Problem: Each line below with the string "auto" should be copied.

Bounding box prediction data:
··········
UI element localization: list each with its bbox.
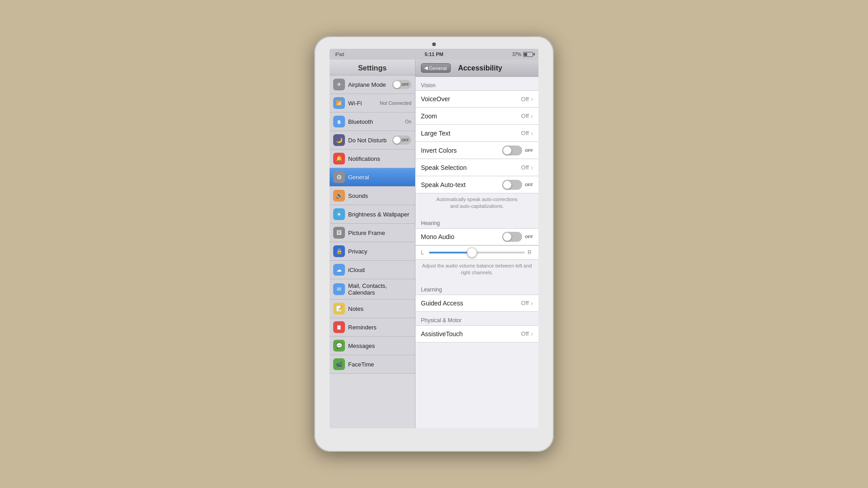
- donotdisturb-icon: 🌙: [333, 134, 345, 146]
- dnd-toggle[interactable]: OFF: [392, 136, 411, 145]
- speak-auto-text-toggle-label: OFF: [525, 183, 533, 187]
- zoom-arrow: ›: [531, 112, 533, 120]
- learning-group: Guided Access Off ›: [415, 295, 538, 312]
- status-right: 37%: [512, 52, 533, 57]
- invert-colors-toggle-group: OFF: [502, 145, 533, 155]
- airplane-toggle[interactable]: OFF: [392, 80, 411, 89]
- sidebar-label-reminders: Reminders: [348, 324, 411, 331]
- toggle-knob: [503, 146, 511, 155]
- toggle-knob: [393, 81, 401, 88]
- sidebar: Settings ✈ Airplane Mode OFF 📶 Wi-Fi Not…: [330, 60, 415, 428]
- toggle-knob: [503, 233, 511, 241]
- privacy-icon: 🔒: [333, 245, 345, 257]
- guided-access-label: Guided Access: [421, 296, 521, 310]
- sidebar-item-brightness[interactable]: ☀ Brightness & Wallpaper: [330, 205, 415, 224]
- row-zoom[interactable]: Zoom Off ›: [415, 108, 538, 125]
- general-icon: ⚙: [333, 171, 345, 183]
- vision-group: VoiceOver Off › Zoom Off › Large Text Of…: [415, 90, 538, 193]
- physical-group: AssistiveTouch Off ›: [415, 325, 538, 343]
- section-physical-motor: Physical & Motor AssistiveTouch Off ›: [415, 312, 538, 343]
- icloud-icon: ☁: [333, 264, 345, 276]
- slider-fill: [429, 252, 472, 253]
- audio-balance-row: L R: [415, 245, 538, 260]
- notes-icon: 📝: [333, 303, 345, 314]
- bluetooth-status: On: [405, 119, 411, 124]
- sidebar-label-messages: Messages: [348, 343, 411, 349]
- sidebar-item-icloud[interactable]: ☁ iCloud: [330, 261, 415, 279]
- mono-audio-label: Mono Audio: [421, 230, 502, 244]
- sidebar-item-sounds[interactable]: 🔊 Sounds: [330, 187, 415, 205]
- battery-fill: [524, 53, 527, 56]
- sidebar-label-facetime: FaceTime: [348, 361, 411, 368]
- sidebar-item-airplane-mode[interactable]: ✈ Airplane Mode OFF: [330, 75, 415, 94]
- hearing-group: Mono Audio OFF L: [415, 228, 538, 260]
- mono-audio-toggle-label: OFF: [525, 235, 533, 239]
- invert-colors-toggle[interactable]: [502, 145, 522, 155]
- status-time: 5:11 PM: [425, 52, 443, 57]
- sidebar-label-sounds: Sounds: [348, 192, 411, 199]
- invert-colors-toggle-label: OFF: [525, 148, 533, 153]
- mono-audio-toggle[interactable]: [502, 232, 522, 242]
- sidebar-item-notes[interactable]: 📝 Notes: [330, 300, 415, 318]
- bluetooth-icon: ʙ: [333, 116, 345, 127]
- back-chevron: ◀: [424, 65, 428, 71]
- speak-selection-arrow: ›: [531, 164, 533, 172]
- row-mono-audio[interactable]: Mono Audio OFF: [415, 228, 538, 245]
- sidebar-item-picture-frame[interactable]: 🖼 Picture Frame: [330, 224, 415, 242]
- speak-auto-text-toggle[interactable]: [502, 180, 522, 190]
- slider-thumb[interactable]: [467, 248, 477, 258]
- sidebar-item-notifications[interactable]: 🔔 Notifications: [330, 150, 415, 168]
- right-panel: ◀ General Accessibility Vision VoiceOver…: [415, 60, 538, 428]
- status-bar: iPad 5:11 PM 37%: [330, 49, 538, 60]
- sidebar-label-bluetooth: Bluetooth: [348, 118, 405, 125]
- sidebar-item-wifi[interactable]: 📶 Wi-Fi Not Connected: [330, 94, 415, 113]
- sidebar-item-reminders[interactable]: 📋 Reminders: [330, 318, 415, 337]
- sidebar-item-bluetooth[interactable]: ʙ Bluetooth On: [330, 113, 415, 131]
- sidebar-item-messages[interactable]: 💬 Messages: [330, 337, 415, 355]
- panel-header: ◀ General Accessibility: [415, 60, 538, 77]
- guided-access-value: Off: [521, 300, 529, 306]
- row-speak-selection[interactable]: Speak Selection Off ›: [415, 159, 538, 176]
- sidebar-label-privacy: Privacy: [348, 248, 411, 255]
- toggle-knob: [393, 136, 401, 144]
- large-text-label: Large Text: [421, 126, 521, 141]
- sidebar-item-facetime[interactable]: 📹 FaceTime: [330, 355, 415, 374]
- main-content: Settings ✈ Airplane Mode OFF 📶 Wi-Fi Not…: [330, 60, 538, 428]
- voiceover-value: Off: [521, 96, 529, 103]
- sidebar-item-general[interactable]: ⚙ General: [330, 168, 415, 187]
- row-assistive-touch[interactable]: AssistiveTouch Off ›: [415, 325, 538, 343]
- sidebar-item-privacy[interactable]: 🔒 Privacy: [330, 242, 415, 261]
- zoom-value: Off: [521, 113, 529, 119]
- mono-audio-toggle-group: OFF: [502, 232, 533, 242]
- section-header-vision: Vision: [415, 77, 538, 90]
- row-voiceover[interactable]: VoiceOver Off ›: [415, 90, 538, 108]
- hearing-hint: Adjust the audio volume balance between …: [415, 260, 538, 281]
- sidebar-item-do-not-disturb[interactable]: 🌙 Do Not Disturb OFF: [330, 131, 415, 150]
- speak-auto-text-toggle-group: OFF: [502, 180, 533, 190]
- ipad-screen: iPad 5:11 PM 37% Settings ✈ Airplane Mod…: [330, 49, 538, 428]
- sidebar-label-brightness: Brightness & Wallpaper: [348, 211, 411, 218]
- back-button[interactable]: ◀ General: [421, 63, 451, 73]
- row-large-text[interactable]: Large Text Off ›: [415, 125, 538, 142]
- sidebar-item-mail[interactable]: ✉ Mail, Contacts, Calendars: [330, 279, 415, 300]
- row-speak-auto-text[interactable]: Speak Auto-text OFF: [415, 176, 538, 193]
- invert-colors-label: Invert Colors: [421, 143, 502, 158]
- large-text-value: Off: [521, 130, 529, 136]
- section-header-physical: Physical & Motor: [415, 312, 538, 325]
- guided-access-arrow: ›: [531, 299, 533, 307]
- sidebar-label-dnd: Do Not Disturb: [348, 137, 392, 144]
- airplane-icon: ✈: [333, 79, 345, 90]
- wifi-icon: 📶: [333, 97, 345, 109]
- sidebar-title: Settings: [330, 60, 415, 75]
- row-invert-colors[interactable]: Invert Colors OFF: [415, 142, 538, 159]
- brightness-icon: ☀: [333, 208, 345, 220]
- messages-icon: 💬: [333, 340, 345, 352]
- slider-track[interactable]: [429, 252, 525, 253]
- sidebar-label-notes: Notes: [348, 305, 411, 312]
- section-header-hearing: Hearing: [415, 215, 538, 228]
- sidebar-label-airplane: Airplane Mode: [348, 81, 392, 88]
- large-text-arrow: ›: [531, 129, 533, 137]
- row-guided-access[interactable]: Guided Access Off ›: [415, 295, 538, 312]
- sidebar-label-pictureframe: Picture Frame: [348, 230, 411, 236]
- slider-right-label: R: [528, 249, 533, 256]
··········
Answer to the problem:
- speak-auto-text-toggle-label: OFF: [525, 183, 533, 187]
- speak-auto-text-toggle[interactable]: [502, 180, 522, 190]
- speak-auto-text-toggle-group: OFF: [502, 180, 533, 190]
- row-speak-auto-text[interactable]: Speak Auto-text OFF: [415, 176, 538, 193]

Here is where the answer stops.